Dataset entries
--------------------
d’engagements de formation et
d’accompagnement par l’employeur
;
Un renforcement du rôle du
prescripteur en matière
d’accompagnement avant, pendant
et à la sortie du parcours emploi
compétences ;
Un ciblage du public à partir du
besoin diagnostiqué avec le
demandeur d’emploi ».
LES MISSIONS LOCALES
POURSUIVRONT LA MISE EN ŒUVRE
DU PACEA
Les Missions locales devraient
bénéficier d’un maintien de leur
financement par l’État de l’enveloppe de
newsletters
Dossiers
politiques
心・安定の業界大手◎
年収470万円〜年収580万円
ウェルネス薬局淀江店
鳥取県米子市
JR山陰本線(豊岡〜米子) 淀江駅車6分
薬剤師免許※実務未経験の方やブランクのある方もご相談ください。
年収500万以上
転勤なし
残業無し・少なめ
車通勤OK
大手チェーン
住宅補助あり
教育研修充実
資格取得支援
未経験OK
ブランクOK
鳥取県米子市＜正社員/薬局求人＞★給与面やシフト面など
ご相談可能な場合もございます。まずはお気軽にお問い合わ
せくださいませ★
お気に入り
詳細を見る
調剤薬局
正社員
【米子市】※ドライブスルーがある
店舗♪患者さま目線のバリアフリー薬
--------------------
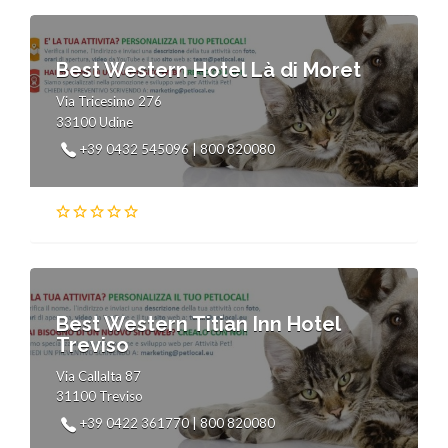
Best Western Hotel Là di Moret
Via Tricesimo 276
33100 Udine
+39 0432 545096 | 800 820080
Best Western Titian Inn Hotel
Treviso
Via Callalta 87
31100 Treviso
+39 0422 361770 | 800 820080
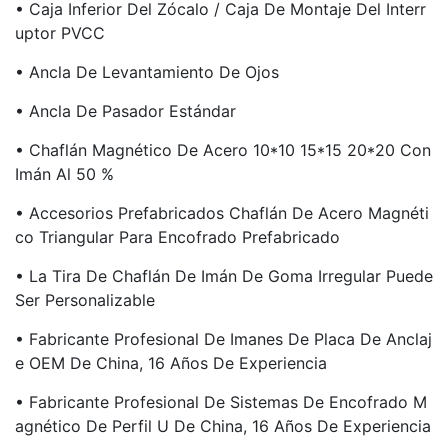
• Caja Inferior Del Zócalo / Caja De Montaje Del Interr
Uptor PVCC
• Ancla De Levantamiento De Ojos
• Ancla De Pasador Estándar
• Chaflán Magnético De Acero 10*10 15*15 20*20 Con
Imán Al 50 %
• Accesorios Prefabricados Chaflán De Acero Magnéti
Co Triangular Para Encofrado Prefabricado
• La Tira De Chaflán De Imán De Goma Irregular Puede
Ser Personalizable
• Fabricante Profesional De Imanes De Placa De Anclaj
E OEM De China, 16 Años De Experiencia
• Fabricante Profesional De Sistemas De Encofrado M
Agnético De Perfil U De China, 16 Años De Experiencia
--------------------
Each line in the entries above, starting at the line with "Placa De Anclaj" and ending at the line with "Agnético De Perfil", is to be printed exactly, and only those lines.

→ Task answer
• Fabricante Profesional De Imanes De Placa De Anclaj
E OEM De China, 16 Años De Experiencia
• Fabricante Profesional De Sistemas De Encofrado M
Agnético De Perfil U De China, 16 Años De Experiencia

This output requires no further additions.